I really enjoyed everyone’s presentations today! I wish we had more time to discuss each of the research articles in detail; they’re all fascinating!

I have not yet nailed down exactly what questions you’ll see on the research article component of your final exam yet, but I wanted to capture some themes and issues that we discussed in class today and that appear in your OpenLab posts. Feel free to add your own ideas/questions/comments in the comments on this post.

These are the themes that I will have in mind when putting together this component of the final exam. My goal is to develop questions about any of these themes, phrased so that each of you will be able to answer using supporting evidence from these articles. Ideally, you could use evidence from the article that you read in detail yourself, but evidence from another group’s article might be more appropriate. Be sure to read each group’s OpenLab post to remind yourself of their summary of the article, their question and answer about the important detail, and their discussion questions.

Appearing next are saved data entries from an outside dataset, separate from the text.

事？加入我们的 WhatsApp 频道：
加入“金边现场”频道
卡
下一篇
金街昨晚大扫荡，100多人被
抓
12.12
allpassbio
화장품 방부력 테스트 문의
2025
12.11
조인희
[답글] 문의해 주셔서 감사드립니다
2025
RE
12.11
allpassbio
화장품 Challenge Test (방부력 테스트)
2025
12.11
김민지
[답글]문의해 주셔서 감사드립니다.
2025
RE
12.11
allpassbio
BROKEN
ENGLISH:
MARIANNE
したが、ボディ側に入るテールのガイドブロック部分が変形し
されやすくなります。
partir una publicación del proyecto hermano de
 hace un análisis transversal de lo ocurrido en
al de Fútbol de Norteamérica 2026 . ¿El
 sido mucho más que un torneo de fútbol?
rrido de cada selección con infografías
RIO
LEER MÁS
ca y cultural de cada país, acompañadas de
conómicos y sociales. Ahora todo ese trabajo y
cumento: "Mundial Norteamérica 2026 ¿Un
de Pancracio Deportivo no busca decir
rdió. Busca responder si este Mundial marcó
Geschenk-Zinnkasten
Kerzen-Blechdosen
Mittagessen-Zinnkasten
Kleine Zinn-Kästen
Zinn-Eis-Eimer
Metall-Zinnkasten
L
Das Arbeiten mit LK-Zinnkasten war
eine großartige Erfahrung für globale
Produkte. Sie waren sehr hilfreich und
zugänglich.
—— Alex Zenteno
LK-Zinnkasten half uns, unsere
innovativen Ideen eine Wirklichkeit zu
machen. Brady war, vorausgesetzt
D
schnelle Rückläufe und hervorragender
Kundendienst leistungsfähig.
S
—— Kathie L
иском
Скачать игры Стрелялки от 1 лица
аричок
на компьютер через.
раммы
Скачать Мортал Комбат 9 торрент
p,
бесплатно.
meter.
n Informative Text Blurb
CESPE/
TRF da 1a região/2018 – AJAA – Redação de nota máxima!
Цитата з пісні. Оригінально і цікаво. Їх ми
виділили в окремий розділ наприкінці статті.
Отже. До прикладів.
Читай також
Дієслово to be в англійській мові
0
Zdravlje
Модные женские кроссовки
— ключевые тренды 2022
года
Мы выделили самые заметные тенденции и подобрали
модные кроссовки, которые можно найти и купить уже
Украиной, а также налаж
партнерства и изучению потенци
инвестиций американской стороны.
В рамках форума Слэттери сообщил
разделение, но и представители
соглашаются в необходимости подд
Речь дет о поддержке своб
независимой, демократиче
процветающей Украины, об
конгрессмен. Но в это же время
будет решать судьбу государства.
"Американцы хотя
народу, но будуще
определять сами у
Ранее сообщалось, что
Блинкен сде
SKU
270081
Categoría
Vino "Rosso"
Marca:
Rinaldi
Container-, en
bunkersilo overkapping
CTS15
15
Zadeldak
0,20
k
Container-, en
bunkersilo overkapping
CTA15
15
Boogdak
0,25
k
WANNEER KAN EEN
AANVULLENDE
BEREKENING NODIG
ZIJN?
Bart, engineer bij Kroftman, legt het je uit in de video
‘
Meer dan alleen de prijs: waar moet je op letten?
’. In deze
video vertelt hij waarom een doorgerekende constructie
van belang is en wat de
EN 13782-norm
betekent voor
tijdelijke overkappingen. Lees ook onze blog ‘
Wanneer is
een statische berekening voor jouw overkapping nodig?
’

  • There are barriers to implementing technology in the classroom. These barriers are both personal (for example, teachers and students may be apprehensive about using unfamiliar tools) and logistical (for example, not all classrooms have computers for every student; not all students have internet access at home).
  • There are components of the role of technology in math learning and teaching. I’ll spell out the four that appeared in Jodel and Josiel’s article here, though we discussed how these appeared in other articles (and in our own experiences) too:
    • exploring
    • conjecturing
    • verifying
    • generalizing
  • There are levels of technology use from the educator perspective that vary from non-use (before learning how to use the tool) and renewal (after having become comfortable using the tool and reexamining how to use it).
  • Students struggle to connect the calculations they do in their math classes with real-world applications. We saw in Tyniqua and Armando’s presentation as well as in Mei and Majid’s that students struggle with proportion/ratios/fractions. Technology can be used in intervention activities that allow students to make this connection through exploration and discovery by beginning with something students are familiar with.
  • Technology can be used as a pedagogical tool in different ways. Jodel and Josiel’s article showed us that Korean textbook questions for junior high school students used technology to foster conceptual understanding while questions for senior high school students used technology mainly in a technical/mechanical/procedural way. From Evelin and Sonam’s article, we learned that more successful students gravitated to using a graphing tool when it was appropriate; we noted that these student already have a conceptual understanding of the problem and are using the tool to do the mechanical work for them. The less successful students didn’t necessarily see how the tool could be used to answer the question. On the other hand, from Tyniqua and Armando’s article, we learned that Google Maps can be used to exploit students familiarity with technology in their lives to help them grasp an abstract mathematical concept.
  • For technology used as a mechanical/procedural tool, it’s important that students have to think in order to solve a problem. There must be a balance between thinking/developing technical or procedural skills and relying on technology.
  • Students’ perception can be exploited using technology to help them recognize patterns and learn more quickly. From Luis and Gary’s presentation, we saw that this use of technology can be more effective than traditional pencil-and-paper work. This helps develop fluency in mathematical language, ideas, and content.
  • Technology can be used to assess students’ strengths and weaknesses  and to deliver instruction that is tailored to individual students’ needs.